**What this task involves:** Where the records below show a line containing "le terrorisme et les", start copying; end with the line containing "3838783375964", and copy it too.

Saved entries
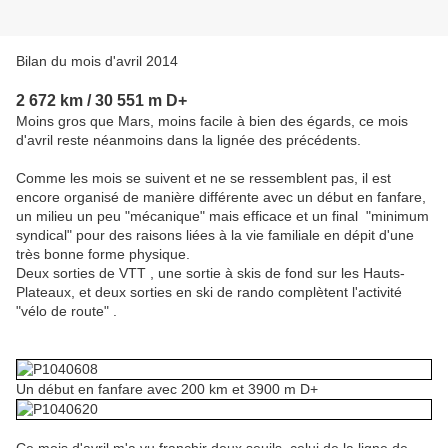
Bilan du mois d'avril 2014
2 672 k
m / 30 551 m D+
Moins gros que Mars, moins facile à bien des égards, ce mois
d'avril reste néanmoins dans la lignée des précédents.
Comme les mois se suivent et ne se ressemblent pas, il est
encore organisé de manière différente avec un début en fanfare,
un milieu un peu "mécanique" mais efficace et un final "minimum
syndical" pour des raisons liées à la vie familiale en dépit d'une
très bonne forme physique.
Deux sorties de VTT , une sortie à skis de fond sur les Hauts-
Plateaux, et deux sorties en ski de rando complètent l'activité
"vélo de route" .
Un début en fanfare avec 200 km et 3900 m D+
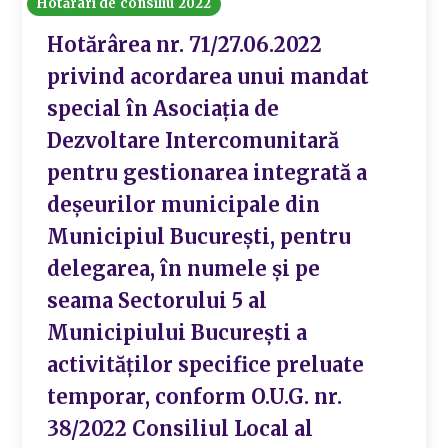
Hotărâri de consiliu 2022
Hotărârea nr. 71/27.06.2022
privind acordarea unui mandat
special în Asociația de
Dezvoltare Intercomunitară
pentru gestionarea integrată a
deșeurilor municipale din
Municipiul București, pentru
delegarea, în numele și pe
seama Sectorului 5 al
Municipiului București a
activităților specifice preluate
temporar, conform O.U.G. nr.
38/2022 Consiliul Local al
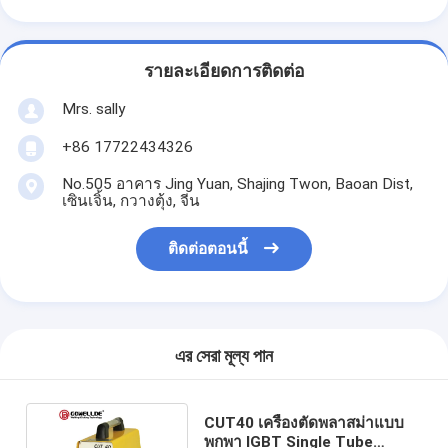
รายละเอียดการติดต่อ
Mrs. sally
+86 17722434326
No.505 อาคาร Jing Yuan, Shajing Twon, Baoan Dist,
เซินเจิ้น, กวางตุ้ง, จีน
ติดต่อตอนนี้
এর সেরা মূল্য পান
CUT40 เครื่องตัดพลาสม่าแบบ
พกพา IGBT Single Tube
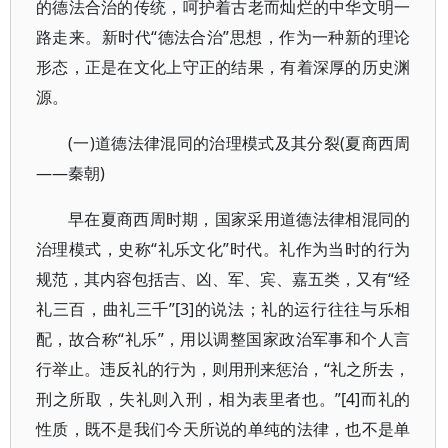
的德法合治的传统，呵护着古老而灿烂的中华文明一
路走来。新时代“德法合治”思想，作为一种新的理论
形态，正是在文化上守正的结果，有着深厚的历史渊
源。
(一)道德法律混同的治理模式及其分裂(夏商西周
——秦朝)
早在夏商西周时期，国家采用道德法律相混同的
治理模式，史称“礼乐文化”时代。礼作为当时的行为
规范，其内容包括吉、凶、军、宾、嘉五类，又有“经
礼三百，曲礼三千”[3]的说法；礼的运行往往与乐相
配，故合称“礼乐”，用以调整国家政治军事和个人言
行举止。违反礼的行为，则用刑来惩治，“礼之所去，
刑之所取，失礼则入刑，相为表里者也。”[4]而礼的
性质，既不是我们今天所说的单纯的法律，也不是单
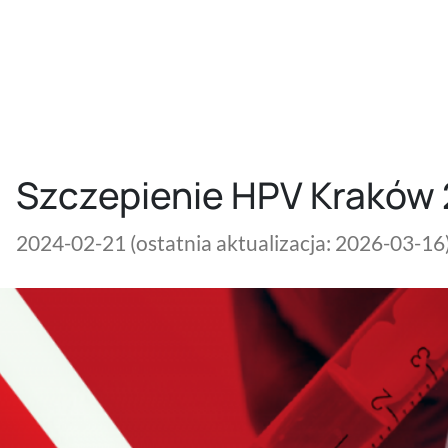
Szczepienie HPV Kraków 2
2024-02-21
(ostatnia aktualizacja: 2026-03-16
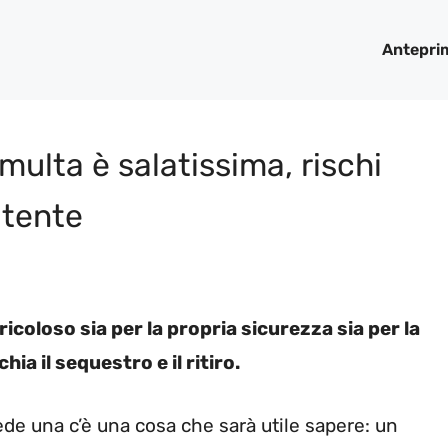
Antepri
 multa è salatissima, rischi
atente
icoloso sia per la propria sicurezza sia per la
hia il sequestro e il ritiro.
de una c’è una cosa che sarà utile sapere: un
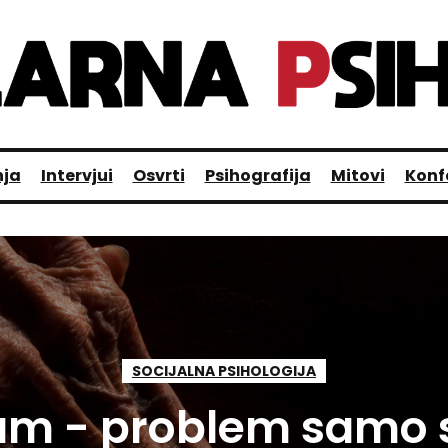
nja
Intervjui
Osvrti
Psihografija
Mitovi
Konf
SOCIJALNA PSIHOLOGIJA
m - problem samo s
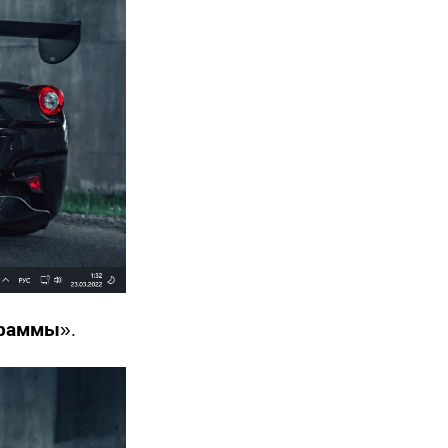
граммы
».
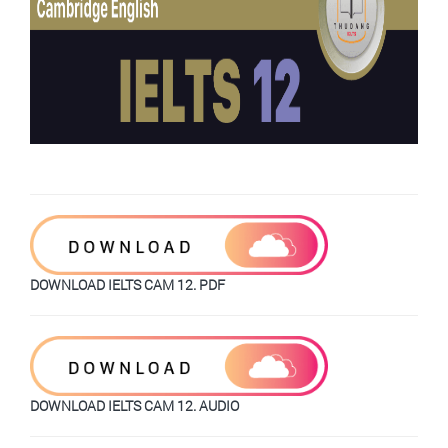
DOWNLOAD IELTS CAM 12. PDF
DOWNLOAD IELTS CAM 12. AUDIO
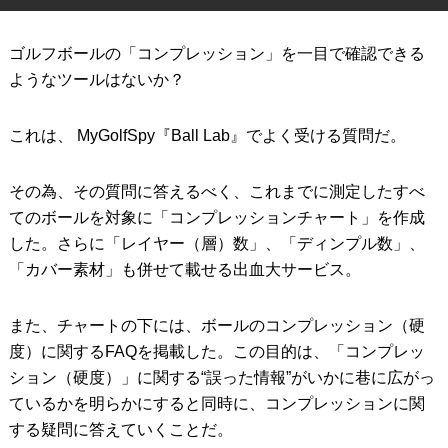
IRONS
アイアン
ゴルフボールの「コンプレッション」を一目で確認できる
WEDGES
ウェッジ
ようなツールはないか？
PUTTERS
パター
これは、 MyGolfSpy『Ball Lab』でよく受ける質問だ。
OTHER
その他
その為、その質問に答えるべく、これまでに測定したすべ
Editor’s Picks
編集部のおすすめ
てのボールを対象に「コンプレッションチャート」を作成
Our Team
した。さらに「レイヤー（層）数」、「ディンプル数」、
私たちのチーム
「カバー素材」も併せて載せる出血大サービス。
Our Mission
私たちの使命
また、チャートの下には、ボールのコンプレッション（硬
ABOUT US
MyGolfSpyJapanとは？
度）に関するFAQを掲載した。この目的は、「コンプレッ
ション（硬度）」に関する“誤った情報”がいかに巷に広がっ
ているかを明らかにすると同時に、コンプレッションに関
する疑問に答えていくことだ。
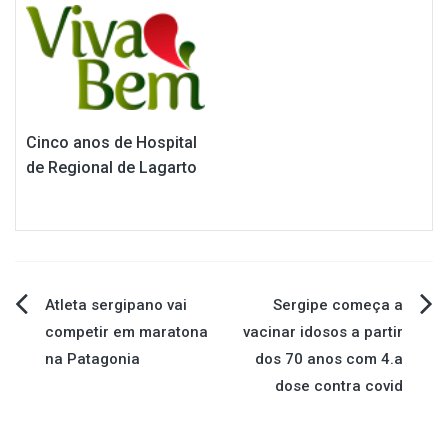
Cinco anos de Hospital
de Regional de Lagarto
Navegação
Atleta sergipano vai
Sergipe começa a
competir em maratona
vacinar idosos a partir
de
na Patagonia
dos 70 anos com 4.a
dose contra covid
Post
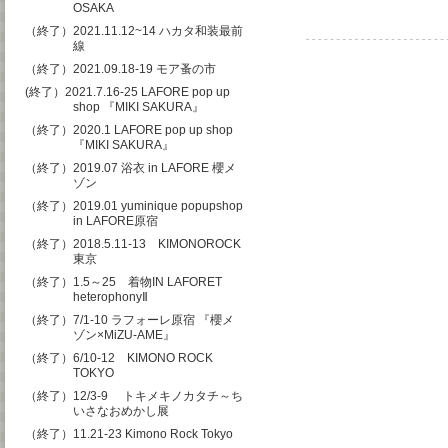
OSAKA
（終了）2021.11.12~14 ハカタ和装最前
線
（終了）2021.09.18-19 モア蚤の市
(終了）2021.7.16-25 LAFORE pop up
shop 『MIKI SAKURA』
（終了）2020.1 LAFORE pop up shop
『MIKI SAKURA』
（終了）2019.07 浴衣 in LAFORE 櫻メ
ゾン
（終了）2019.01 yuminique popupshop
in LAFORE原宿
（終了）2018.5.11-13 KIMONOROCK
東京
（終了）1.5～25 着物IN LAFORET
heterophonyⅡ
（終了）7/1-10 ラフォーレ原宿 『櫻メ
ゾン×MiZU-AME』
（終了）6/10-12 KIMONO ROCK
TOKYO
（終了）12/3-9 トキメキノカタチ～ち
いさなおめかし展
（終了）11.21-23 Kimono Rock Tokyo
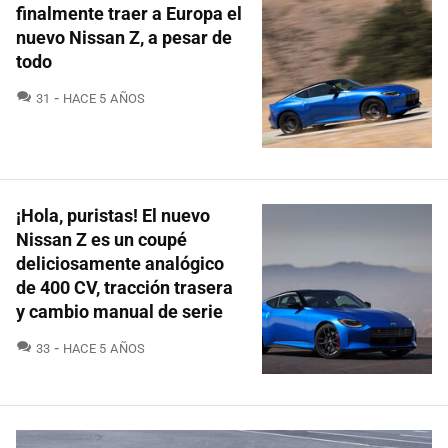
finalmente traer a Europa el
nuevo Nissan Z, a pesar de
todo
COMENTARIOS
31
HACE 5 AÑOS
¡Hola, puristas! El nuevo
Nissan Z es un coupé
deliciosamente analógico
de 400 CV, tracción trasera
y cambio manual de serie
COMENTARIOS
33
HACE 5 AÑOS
---
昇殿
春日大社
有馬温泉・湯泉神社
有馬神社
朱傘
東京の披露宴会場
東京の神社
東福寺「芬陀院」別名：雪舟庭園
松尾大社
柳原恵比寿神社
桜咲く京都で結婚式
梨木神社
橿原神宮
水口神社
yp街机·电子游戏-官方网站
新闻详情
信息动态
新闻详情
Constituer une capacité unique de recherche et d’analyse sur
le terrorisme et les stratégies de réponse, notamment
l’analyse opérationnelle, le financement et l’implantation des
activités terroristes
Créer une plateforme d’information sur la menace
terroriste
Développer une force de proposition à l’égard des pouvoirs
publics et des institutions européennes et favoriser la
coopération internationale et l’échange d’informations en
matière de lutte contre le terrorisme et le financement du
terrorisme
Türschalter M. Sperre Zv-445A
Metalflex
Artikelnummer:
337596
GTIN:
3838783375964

**Solution to this exercise:**
le terrorisme et les stratégies de réponse, notamment
l’analyse opérationnelle, le financement et l’implantation des
activités terroristes
Créer une plateforme d’information sur la menace
terroriste
Développer une force de proposition à l’égard des pouvoirs
publics et des institutions européennes et favoriser la
coopération internationale et l’échange d’informations en
matière de lutte contre le terrorisme et le financement du
terrorisme
Türschalter M. Sperre Zv-445A
Metalflex
Artikelnummer:
337596
GTIN:
3838783375964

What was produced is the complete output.